5.3. Sub-space models#

In many cases, we can assume that signals are low-dimensional in the sense that a high-dimensional observation  \( y\in{\mathbb R}^{N\times 1} \) can be completely explained by a low-dimensional representation  \( x\in{\mathbb R}^{M\times 1} \) such that with a matrix  \( A\in{\mathbb R}^{N\times M} \) we have \( y = Ax \) with \(N\>M\). This signal thus spans only a \(M\)-dimensional sub-space of the whole \(N\)-dimensional space.

5.3.1. Application with known sub-space#

This representation comes in handy for example if we assume that we have only a noisy observation of \(y\). The desired signal lies in a sub-space, so all the other dimensions have only noise in them and we can remove them. We thus only need a mapping from the whole space to the sub-space. It turns out that such a mapping is a projection to the sub-space spanned by matrix \(A\). In fact, the minimum mean square error (see Linear regression) solution is exactly the Moore-Penrose pseudo-inverse. However, the downside with this approach is that here the matrix A needs to be known in advance such that the pseudo-inverse can be formed.

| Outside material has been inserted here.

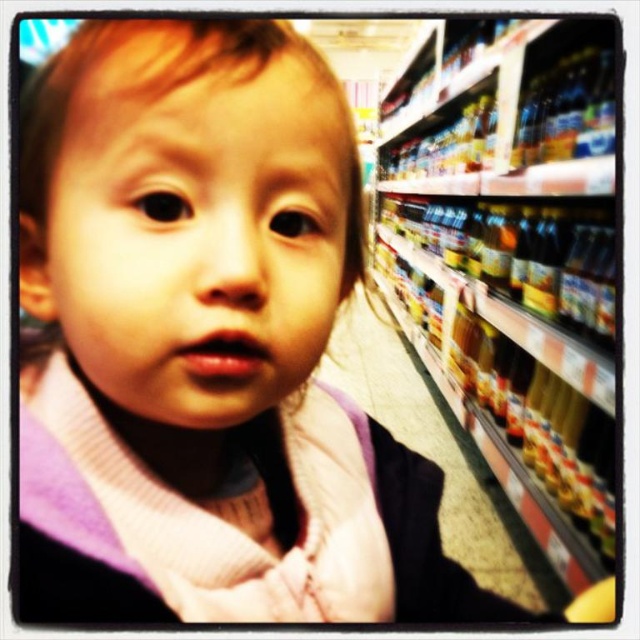 In the grocery store aisle, there are metallic glass bottles at right and translucent plastic bottles at right. Which type of bottles are positioned higher on the shelf?

The metallic glass bottles at right are positioned higher on the shelf than the translucent plastic bottles at right.

You are a delivery person who needs to place a package that is 30 inches long on the metallic glass bottles at right. Can the package fit on the bottles without overhanging?

The metallic glass bottles at right are 29.68 inches from viewer, so the package that is 30 inches long will overhang by approximately 0.32 inches.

5.3.2. Estimation of unknown sub-space#

In practical cases it is rather unusual that we would have access to the matrix \(A\), but instead, it must be estimated from available data. A typical approach is based on a singular value decomposition (SVD) or the eigenvalue decomposition. In short, we first estimate the covariance matrix of the signal and then decompose it into uncorrelated components with the singular value decomposition. Often, a small set of singular values make up most of the energy of the whole signal. Thus if we discard the smallest singular values, we do not loose much of the energy, but have a signal of a much lower dimensionality. The singular value decomposition thus takes the role of the sub-space mapping matrix \(A\), and we can apply the model as described above.

5.3.3. Discussion#

Sub-space models are theoretically appealing models, since their analysis is straightforward. In terms of speech signals, the difficulty lies in finding a representation which is actually low-rank. In other words, it is not immediately clear in which domain we can apply analysis such that speech signals can efficiently modelled by low-rank models.